Discussion in 'Politics' started by Banjo, Dec 22, 2018.

  1. Banjo

    Banjo

  2. Cuddles

    Cuddles

    no open carry in Rio
     
  3. themickey

    themickey

    That's a big call - 600m!
    What sort of rifle is accurate to that range?
    Special sniper.
    Slightest breeze will move the bullet obviously.
    Edit: looking at weather map, very sheltered area atm, wind speed currently 1km/hr.
     
    Last edited: Dec 23, 2018
  4. From the article:

    Witzel - like President-elect Jair Bolsonaro, gained support during Brazil's October elections running on a campaign of zero tolerance for criminals who have made daily life in Rio a harrowing ordeal. Rio will essentially be a proving ground for Bolsonaro's advocacy of maximum force with the use of extrajudicial killings.

    Last year there were 5,346 homicides in Rio - an eight-year high, while muggings and robberies have more than doubled since 2011. To try and address the crime, President Michel Temer in February put the army in control of security through the end of the year.

    Central to Witzel's stepped-up enforcement efforts will be a security council that reports to him directly, as well as a planned surveillance network utilizing as many as 30,000 security cameras. Earlier in the month Witzel traveled to Israel to meet with Elbit Systems and Israel Aerospace Industries - both of which develop drone technology.
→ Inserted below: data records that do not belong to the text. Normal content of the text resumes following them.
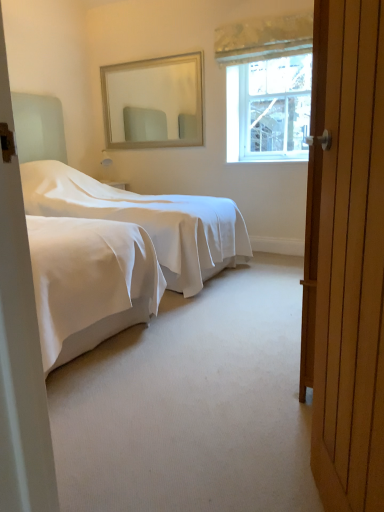 At what (x,y) coordinates should I click in order to perform the action: click on white smooth bed at center. Please return your answer as a coordinate pair (x, y). The image size is (384, 512). Looking at the image, I should click on (128, 202).

This screenshot has width=384, height=512. What do you see at coordinates (128, 202) in the screenshot?
I see `white smooth bed at center` at bounding box center [128, 202].

Describe the element at coordinates (274, 106) in the screenshot. This screenshot has height=512, width=384. I see `clear glass window at upper right` at that location.

I want to click on beige framed mirror at upper center, so click(x=154, y=102).

From the image's perspective, which one is positioned higher, white smooth bed at center or textured cream curtain at upper center?

textured cream curtain at upper center is shown above in the image.

Does white smooth bed at center turn towards textured cream curtain at upper center?

No.

Measure the distance from white smooth bed at center to textured cream curtain at upper center.

The distance of white smooth bed at center from textured cream curtain at upper center is 1.72 meters.

Which object is positioned more to the right, white smooth bed at center or textured cream curtain at upper center?

From the viewer's perspective, textured cream curtain at upper center appears more on the right side.

Can we say clear glass window at upper right lies outside wooden door at right?

clear glass window at upper right is positioned outside wooden door at right.

Between clear glass window at upper right and wooden door at right, which one has larger width?

wooden door at right.

How much distance is there between clear glass window at upper right and wooden door at right?

A distance of 2.99 meters exists between clear glass window at upper right and wooden door at right.

Considering the sizes of objects clear glass window at upper right and wooden door at right in the image provided, who is bigger, clear glass window at upper right or wooden door at right?

Bigger between the two is wooden door at right.

Is beige framed mirror at upper center in front of or behind clear glass window at upper right in the image?

In the image, beige framed mirror at upper center appears behind clear glass window at upper right.

Is point (199, 59) positioned in front of point (263, 67)?

Yes, it is in front of point (263, 67).

Can you confirm if beige framed mirror at upper center is positioned to the left of clear glass window at upper right?

Yes, beige framed mirror at upper center is to the left of clear glass window at upper right.

Based on the photo, is beige framed mirror at upper center oriented towards clear glass window at upper right?

No, beige framed mirror at upper center is not oriented towards clear glass window at upper right.

Which is in front, point (251, 28) or point (254, 132)?

The point (251, 28) is closer to the camera.

How many degrees apart are the facing directions of textured cream curtain at upper center and clear glass window at upper right?

1.62 degrees separate the facing orientations of textured cream curtain at upper center and clear glass window at upper right.

From a real-world perspective, is textured cream curtain at upper center above or below clear glass window at upper right?

textured cream curtain at upper center is above clear glass window at upper right.

Consider the image. Considering the sizes of objects white smooth bed at center and wooden door at right in the image provided, who is wider, white smooth bed at center or wooden door at right?

white smooth bed at center.

From a real-world perspective, is white smooth bed at center physically above wooden door at right?

Yes, from a real-world perspective, white smooth bed at center is over wooden door at right

How different are the orientations of white smooth bed at center and wooden door at right in degrees?

white smooth bed at center and wooden door at right are facing 152 degrees away from each other.

Consider the image. Is white smooth bed at center looking in the opposite direction of wooden door at right?

No.

Is beige framed mirror at upper center inside the boundaries of wooden door at right, or outside?

beige framed mirror at upper center is located beyond the bounds of wooden door at right.

Is beige framed mirror at upper center far away from wooden door at right?

Absolutely, beige framed mirror at upper center is distant from wooden door at right.

Which is more to the left, beige framed mirror at upper center or wooden door at right?

beige framed mirror at upper center is more to the left.

From a real-world perspective, between beige framed mirror at upper center and wooden door at right, who is vertically lower?

A: In real-world perspective, wooden door at right is lower.

Between point (331, 268) and point (55, 143), which one is positioned behind?

The point (55, 143) is behind.

Between wooden door at right and white smooth bed at center, which one has larger width?

With larger width is white smooth bed at center.

Do you think wooden door at right is within white smooth bed at center, or outside of it?

wooden door at right cannot be found inside white smooth bed at center.

Locate an element on the screen. The height and width of the screenshot is (512, 384). curtain lying behind the white smooth bed at center is located at coordinates (263, 38).

This screenshot has height=512, width=384. In order to click on door located on the left of clear glass window at upper right in this screenshot , I will do click(x=347, y=255).

Looking at the image, which one is located further to beige framed mirror at upper center, clear glass window at upper right or white smooth bed at center?

white smooth bed at center.

Which object lies nearer to the anchor point beige framed mirror at upper center, white smooth bed at center or clear glass window at upper right?

clear glass window at upper right is positioned closer to the anchor beige framed mirror at upper center.

When comparing their distances from clear glass window at upper right, does white smooth bed at center or beige framed mirror at upper center seem further?

Among the two, white smooth bed at center is located further to clear glass window at upper right.

Estimate the real-world distances between objects in this image. Which object is closer to textured cream curtain at upper center, clear glass window at upper right or wooden door at right?

clear glass window at upper right is closer to textured cream curtain at upper center.

Looking at the image, which one is located closer to textured cream curtain at upper center, wooden door at right or white smooth bed at center?

white smooth bed at center.

Considering their positions, is beige framed mirror at upper center positioned further to wooden door at right than clear glass window at upper right?

beige framed mirror at upper center is positioned further to the anchor wooden door at right.

Estimate the real-world distances between objects in this image. Which object is closer to clear glass window at upper right, wooden door at right or beige framed mirror at upper center?

beige framed mirror at upper center is closer to clear glass window at upper right.

Which object lies further to the anchor point textured cream curtain at upper center, white smooth bed at center or clear glass window at upper right?

Among the two, white smooth bed at center is located further to textured cream curtain at upper center.

At what (x,y) coordinates should I click in order to perform the action: click on curtain between wooden door at right and clear glass window at upper right along the z-axis. Please return your answer as a coordinate pair (x, y). The height and width of the screenshot is (512, 384). Looking at the image, I should click on (263, 38).

At what (x,y) coordinates should I click in order to perform the action: click on window screen between white smooth bed at center and beige framed mirror at upper center along the z-axis. Please return your answer as a coordinate pair (x, y). Image resolution: width=384 pixels, height=512 pixels. Looking at the image, I should click on pyautogui.click(x=274, y=106).

Where is `window screen between wooden door at right and beige framed mirror at upper center along the z-axis`? The height and width of the screenshot is (512, 384). window screen between wooden door at right and beige framed mirror at upper center along the z-axis is located at coordinates (274, 106).

Image resolution: width=384 pixels, height=512 pixels. In order to click on bed located between wooden door at right and beige framed mirror at upper center in the depth direction in this screenshot , I will do `click(128, 202)`. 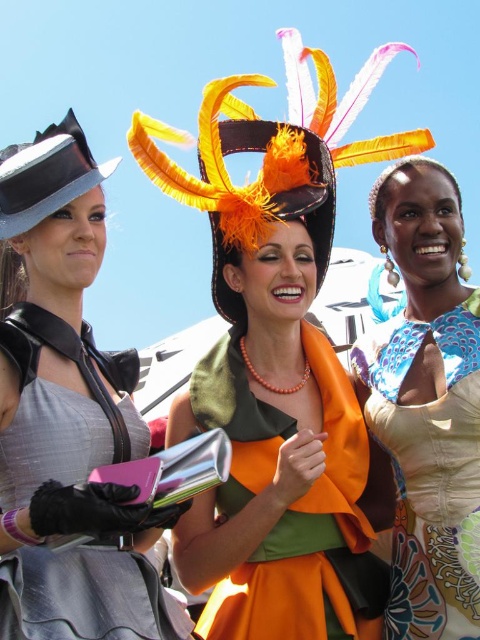 You are a photographer trying to capture a group photo of the matte orange dress at center and the matte black hat at left. Based on their positions, which object should you place your camera closer to in order to ensure both are centered in the frame?

The matte orange dress at center is positioned on the right side of the matte black hat at left. To center both in the frame, the camera should be placed closer to the matte black hat at left since the dress is further to the right.

You are a photographer standing at the camera position. You want to take a closeup shot of the matte black dress at left. Considering the distance, will you need to use a zoom lens?

The matte black dress at left is 50.84 meters away from camera, so you will need to use a zoom lens to capture a closeup shot.

Based on the scene description, which object is taller between the orange matte fabric dress at center and the orange feathered hat at center?

The orange feathered hat at center is taller than the orange matte fabric dress at center. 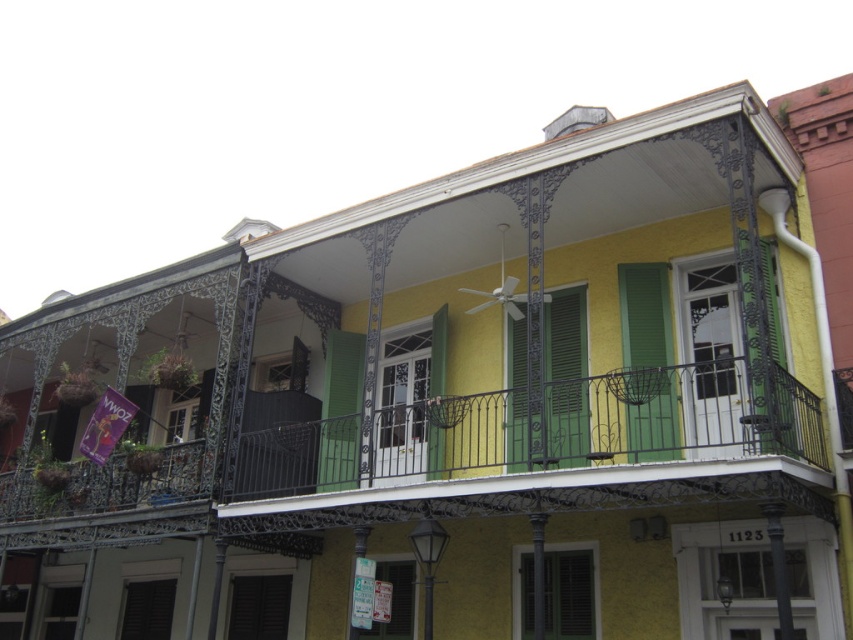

    Bolsonaro, meanwhile, has said that cops who kill criminals should be given medals - and has promised to legally protect those who do.

    Days after the election, video showed Rio police loading the limp, bleeding bodies of two young men accused of drug trafficking into the bed of a pick-up. Bystanders cheered, with one yelling Bolsonaro’s name.

    “The NGOs, human rights activists and United Nations will have a fit,” Alexandre Frota, a congressman-elect, said on Twitter while sharing the video. “But the cleansing must be done.’’

    Crime pervades Rio: Stray bullets strike schoolchildren. Residents of means are averse to conspicuous consumption. Commuters alter routes to avoid danger and the price of car insurance spiked with the surge in carjacking. -Bloomberg

    "I prefer the criminals get slaughtered instead of the criminals slaughtering us," said 41-year-old Suelen Souza, who sells stuffed potatoes at the bottom of the Dona Marta favela where a police officer was shot int neck earlier this month. Souza says Witzel's offensive could make it safer for her daughters to play in the neighborhood again. Her husband, engineer Jose Olympio Souza said "a shock of morality showing the government has strength - not indefinitely, but initially - would be good."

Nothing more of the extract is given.